We’re happy to announce that we have awarded our final EdTech grant of 2020 to Mary Bonnetty, an elementary teacher from Honolulu, Hawaii! Mary teaches at the Queen Ka’ahumanu Elementary School and has made a huge impact on the STEM offerings her students get to experience whether learning in-person or remotely.

Mary teaches a lot of STEM and technology lessons to her elementary students and sees educational drones as tools to help create multidisciplinary experiences. With help from this grant money, she’ll be able to take her lessons to new heights – literally! As we enter a new year, we’re excited to be able to provide Mary and her students with some new Tello EDU drones and can’t wait to see how they’re able to use them as they transcend online and mainstream learning.

tello edu drone with launch pads and propellor accessories

Using the drones we provide to her, Mary is planning to create a strong connection between technology, STEM concepts, and social-emotional learning for her students. Since the Tello EDU drones are programmable, she’s also planning to focus on helping students develop additional coding skills and put their problem-based learning approaches to the test as well. Having done a lot of research on the connection between technology and SEL (with drones specifically), Mary believes bringing this technology into mainstream learning environments can help create more authentic experiences for her students and boost their academic and social development.

In Hawaii, leaders of the Hawaii Dept. of Education have outlined a ‘Sense of Excellence’ as it pertains to every student’s development. Mary believes that using these drones in STEM projects with her students will contribute to them getting much closer to this goal. She also wants to help students learn more about the various landscapes found all around Hawaii, including Manoa Falls, The Dwellings, and Kalo – something they can potentially learn to do as they get more skilled at piloting the Tello drones. For social-emotional connections, she also plans on incorporating how the Hawaiian people emphasize the relationship between nature and people as they explore it more deeply from above.

Beyond that, Mary wants to promote the benefits of student collaboration – something she believes will be amplified as they begin learning with drone technology. By working together and establishing these connections, she believes her students will build stronger social-emotional foundations, begin fostering growth mindsets, and think more critically when it comes to problem solving and decision making. With all of the possibilities drones create in the real world, this definitely seems like a great way to bring together all of these elements of 21st century learning.

To that end, Mary plans on using the Tello EDU Small Classroom Kit to help students highlight geospatial thinking and also in support with the QKS Virtual Reality Technology and Minecraft Education Field Trip Simulations Project. We’re also going to include access to the DroneBlocks platform so Mary and her students can learn about programming the Tello EDU with this digital professional development content!

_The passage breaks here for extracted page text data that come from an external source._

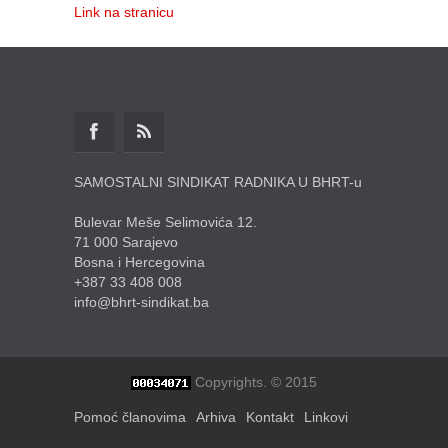
Link na stranicu
SAMOSTALNI SINDIKAT RADNIKA U BHRT-u
Bulevar Meše Selimovića 12.
71 000 Sarajevo
Bosna i Hercegovina
+387 33 408 008
info@bhrt-sindikat.ba
Copyrights. © 2015
Pomoć članovima
Arhiva
Kontakt
Linkovi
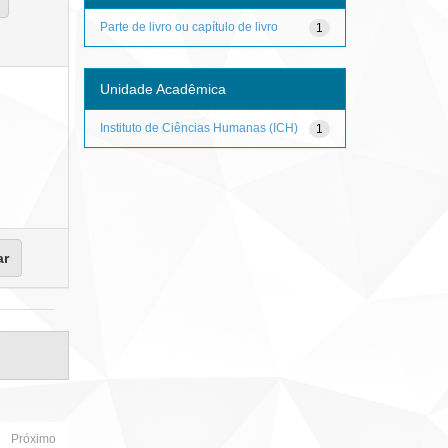
Parte de livro ou capítulo de livro
1
Unidade Acadêmica
Instituto de Ciências Humanas (ICH)
1
Próximo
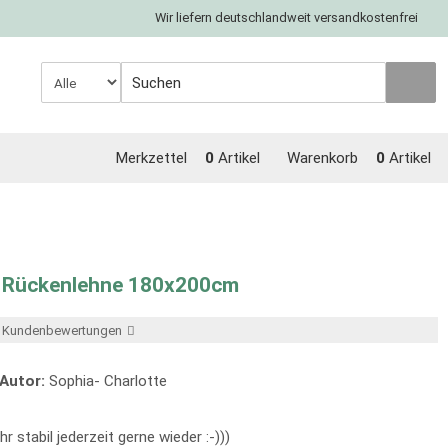
Wir liefern deutschlandweit versandkostenfrei
Merkzettel
0
Artikel
Warenkorb
0
Artikel
 Rückenlehne 180x200cm
er Kundenbewertungen
Autor:
Sophia- Charlotte
 stabil jederzeit gerne wieder :-)))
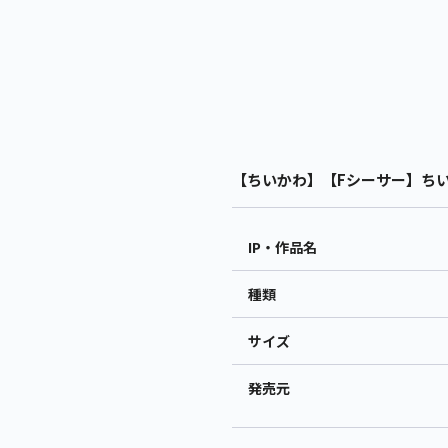
【ちいかわ】【Fシーサー】ちいか
IP・作品名
種類
サイズ
発売元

block program created for the tello edu drone

Mary has a lot of expectations for this project and for good reason. Besides helping her students develop new coding skills, she also wants to maximize the drone technology and help them see how they can be used to create authentic media projects. Part of the plan includes using drones for photography and video capture. She also plans on having students record short videos of each other discussing what they learned as part of the project. Since there are now many uses of drone technology, incorporating the coding, photography, piloting, and videography are all fantastic ways to maximize the Tello EDU! Mary also plans on capturing some data of her own, most notably how the technology drives critical thinking and problem solving in her students when they’re faced with solving real-world challenges.

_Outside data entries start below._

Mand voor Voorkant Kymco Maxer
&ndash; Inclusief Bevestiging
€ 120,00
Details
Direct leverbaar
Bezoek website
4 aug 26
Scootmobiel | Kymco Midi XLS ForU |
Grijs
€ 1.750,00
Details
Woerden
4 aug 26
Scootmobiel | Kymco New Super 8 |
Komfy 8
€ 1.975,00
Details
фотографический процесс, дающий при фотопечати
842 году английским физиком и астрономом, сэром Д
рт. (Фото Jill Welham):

We extend our congratulations for Mary for being selected as our final grant recipient of 2020 and thank her for the thoughtful application and all the amazing work she does with her students. If you could benefit from additional STEAM tools in your remote, hybrid, or in-person instruction, we encourage you to apply for our monthly grant in the new year. If you have any questions about eligibility or the application, feel free to contact our team and be sure to follow us on Instagram and Twitter for more.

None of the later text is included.